YOUR TASK >> Your task is to copy the stretch of lines in the records below that begins with the line containing "Answer in <instances>...</instances>. Detect" and ends with the line containing "image? (SVG masks)", exactly as written, with nothing added.

Stored items:
———
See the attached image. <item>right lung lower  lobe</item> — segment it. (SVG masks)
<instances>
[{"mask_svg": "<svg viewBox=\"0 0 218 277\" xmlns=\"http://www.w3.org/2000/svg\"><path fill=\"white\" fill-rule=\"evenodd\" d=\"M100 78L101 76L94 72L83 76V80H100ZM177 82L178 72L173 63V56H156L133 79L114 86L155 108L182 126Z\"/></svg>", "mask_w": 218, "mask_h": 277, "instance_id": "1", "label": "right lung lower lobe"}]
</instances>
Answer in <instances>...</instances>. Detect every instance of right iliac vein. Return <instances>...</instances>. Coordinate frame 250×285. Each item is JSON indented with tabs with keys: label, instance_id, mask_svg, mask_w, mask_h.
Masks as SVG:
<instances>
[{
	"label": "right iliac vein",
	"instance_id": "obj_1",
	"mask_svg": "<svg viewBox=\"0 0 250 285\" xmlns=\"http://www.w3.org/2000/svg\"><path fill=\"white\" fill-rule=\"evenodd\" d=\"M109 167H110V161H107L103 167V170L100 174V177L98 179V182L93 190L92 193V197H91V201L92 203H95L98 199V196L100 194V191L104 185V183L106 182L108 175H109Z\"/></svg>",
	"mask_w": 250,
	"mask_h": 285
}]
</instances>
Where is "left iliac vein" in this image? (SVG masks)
———
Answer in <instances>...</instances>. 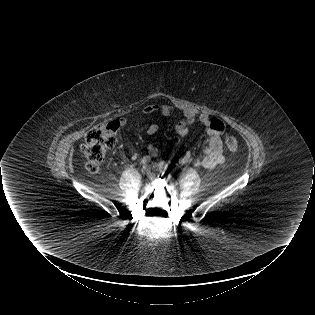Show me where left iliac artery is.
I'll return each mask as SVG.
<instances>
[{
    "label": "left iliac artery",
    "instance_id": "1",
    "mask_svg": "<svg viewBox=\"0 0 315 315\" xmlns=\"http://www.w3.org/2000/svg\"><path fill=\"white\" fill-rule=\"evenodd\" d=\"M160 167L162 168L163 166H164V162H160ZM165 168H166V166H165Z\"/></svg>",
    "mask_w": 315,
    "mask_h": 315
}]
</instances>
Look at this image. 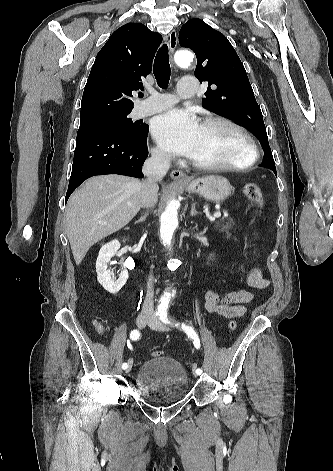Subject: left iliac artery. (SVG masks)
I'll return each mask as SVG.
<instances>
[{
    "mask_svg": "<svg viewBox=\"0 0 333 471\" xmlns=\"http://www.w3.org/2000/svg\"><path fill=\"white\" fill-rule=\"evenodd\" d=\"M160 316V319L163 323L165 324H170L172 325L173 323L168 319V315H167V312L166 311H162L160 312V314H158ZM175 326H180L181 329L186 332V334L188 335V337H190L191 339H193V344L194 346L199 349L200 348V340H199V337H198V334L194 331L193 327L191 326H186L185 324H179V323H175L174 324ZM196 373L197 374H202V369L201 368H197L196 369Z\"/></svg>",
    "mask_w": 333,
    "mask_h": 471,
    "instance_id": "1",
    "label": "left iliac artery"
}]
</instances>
———
SOLVED PROBLEM >>
Answer in <instances>...</instances>. Detect every instance of right iliac vein. Return <instances>...</instances>. Coordinate frame 250×285. Each item is JSON indented with tabs with keys: label, instance_id, mask_svg, mask_w, mask_h.
Masks as SVG:
<instances>
[{
	"label": "right iliac vein",
	"instance_id": "obj_1",
	"mask_svg": "<svg viewBox=\"0 0 250 285\" xmlns=\"http://www.w3.org/2000/svg\"><path fill=\"white\" fill-rule=\"evenodd\" d=\"M109 167H110V161H107L103 167V170L100 174V177L98 179V182L93 190L92 193V197H91V201L92 203H95L98 199V196L100 194V191L104 185V183L106 182L108 175H109Z\"/></svg>",
	"mask_w": 250,
	"mask_h": 285
}]
</instances>
Where is "left iliac vein" in this image? (SVG masks)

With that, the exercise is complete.